Benchmarking In Healthcare: 4 Different Approaches & Its Benefits

Explore 4 approaches to benchmarking in healthcare and their benefits. Learn how benchmarking can drive improvement and competitive advantage!
Benchmarking In Healthcare: 4 Different Approaches & Its Benefits
Explore 4 approaches to benchmarking in healthcare and their benefits. Learn how benchmarking can drive improvement and competitive advantage!

It's often helpful to compare your results to similar organizations. Why? So that you can easily identify how to improve, and incorporate lessons from organizations that are doing things well in your strategic plan. There are several different types of benchmarking in the healthcare space, so we want to take some time to describe what solid benchmarking looks like - and the benefits of each different type.

If you're not sure where to start, check out our healthcare KPIs and measures for some inspiration.

4 Types of Healthcare Benchmarking (& The Benefits Of Each)

#1: Internal Benchmarking

Internal benchmarking takes place between departments, divisions, or offices within the same hospital or clinic. This is particularly important because many healthcare organizations have many locations and want to examine a particular set of measures across those locations.

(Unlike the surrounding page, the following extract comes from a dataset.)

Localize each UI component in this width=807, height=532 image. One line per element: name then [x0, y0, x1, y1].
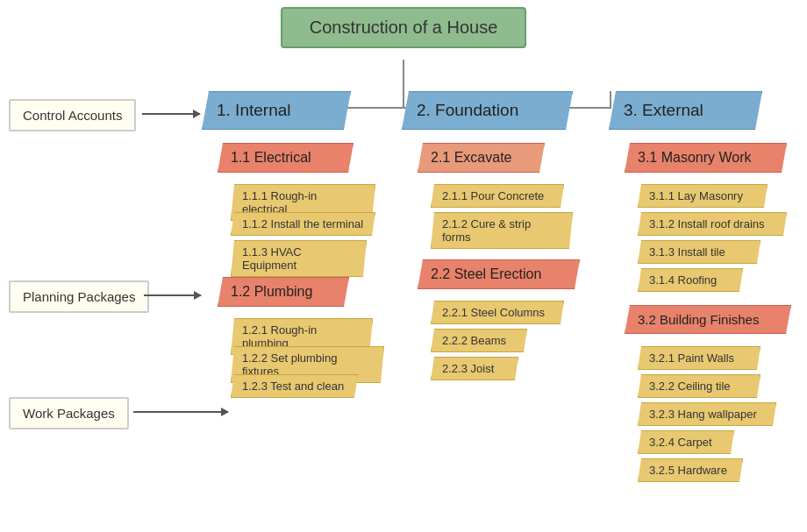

For example, as a hospital administrator, you may want to know whether your southeast clinic or your northeast clinic scores higher for overall patient satisfaction. Monitoring this measure across all branches of the organization may shed light on issues that need to be addressed and help specific branches improve their processes or practices.

Pro tip: Internal benchmarking is often best tracked using a performance management software solution instead of in a measures library or a benchmarking consortium. This way, you can easily keep track of changes on a regular basis and produce monthly or quarterly reports highlighting the results.

#2: Competitive Benchmarking

You’ll likely want to compare your metrics directly to your competitors’ or peers’—which is known as competitive benchmarking.

You’ll want to be certain you examine your metrics against hospitals and clinics serving in the same geographic area to be sure you’re competitive against those in your market. And you’ll also want to look at hospitals and clinics that serve a different market or are in a different geographic location. Because you aren’t competing against these entities, you can use the data to learn from one another and further improve your processes. Sometimes this information is quite easy to find. In Washington, D.C.  for example, you can see each hospital’s wait times.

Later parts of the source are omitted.